The publication of the cartoons led to the massacre of 12 people at the offices of Charlie Hebdo the same year.
Macron earlier this month unveiled proposals to fight extremism stressing the secular values of the French Republic. He described Islam as being a religion “in crisis, including in countries where it is a majority religion”, while emphasising the need not to stigmatise Muslims.
Days later, the 47-year-old Paty was beheaded.
Staquf urged Muslims to address the issue calmly “and not indulge in emotions”. He said what Muslims “really face is not only those who insult Islam, but the needs of all human beings from diverse backgrounds and beliefs to find a foundation for harmonious global integration”.
Staquf, who is a prominent advocate of interfaith coexistence, said this could only be achieved through “quiet dialogue”.
“Muslims should not follow those who use Islam and the cartoon issue of the Prophet as a political weapon to gain exclusive and one-sided political advantage or deliberately ignite conflict to destroy political opponents,” Staquf said.
Staquf said Macron was not completely wrong in stating the Islamic world is in crisis, because in Staquf’s view the crisis is that the Islamic world has not yet arrived at a religious and sociopolitical construction needed to integrate harmoniously with the whole world.
The issue, Staquf said, was that Macron addressed the current problem from the perspective of France’s “extreme ideology of secularism”, which tends to view religion only as a source of problems and an ideological challenge that must be defeated.

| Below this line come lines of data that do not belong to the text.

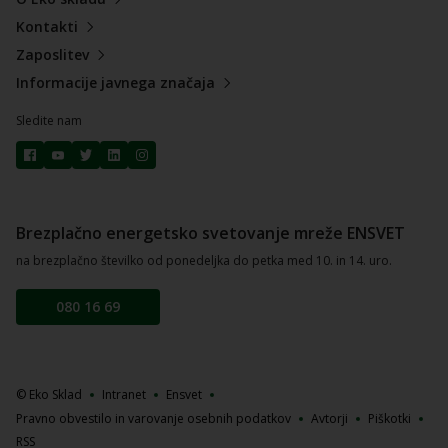
Kontakti
Zaposlitev
Informacije javnega značaja
Sledite nam
Brezplačno energetsko svetovanje mreže ENSVET
na brezplačno številko od ponedeljka do petka med 10. in 14. uro.
080 16 69
© Eko Sklad
Intranet
Ensvet
Pravno obvestilo in varovanje osebnih podatkov
Avtorji
Piškotki
RSS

“This unilateral view is regretted not only by Muslims but also by Christians and Jews,” said Statquf, who added that the entire world community could be viewed as being in crisis amid conflicting ideologies and world views. “The world needs a platform for dialogue based on honesty to build consensus on shared civilisational values.”
In Jakarta, the Alumni 212 movement, a Muslim group behind the massive 2016 rallies against Jakarta’s former Christian governor, Basuki Tjahaja Purnama, called for a boycott of French goods and said it would not stop any Muslims who retaliated against French citizens living in the country, CNN Indonesia reported.
Indonesia’s Foreign Ministry has summoned the French ambassador in Jakarta to express its concern over the situation in France.
Muhammadiyah, Indonesia’s second-largest Muslim organisation, termed Macron’s comments “unwise”, saying they displayed “intolerance” towards Islam.
Dadang Kahmad, a member of Muhammadiyah’s executive board, said Macron’s words were deeply “regrettable” and raised concerns they could trigger “Islamophobia” within French society.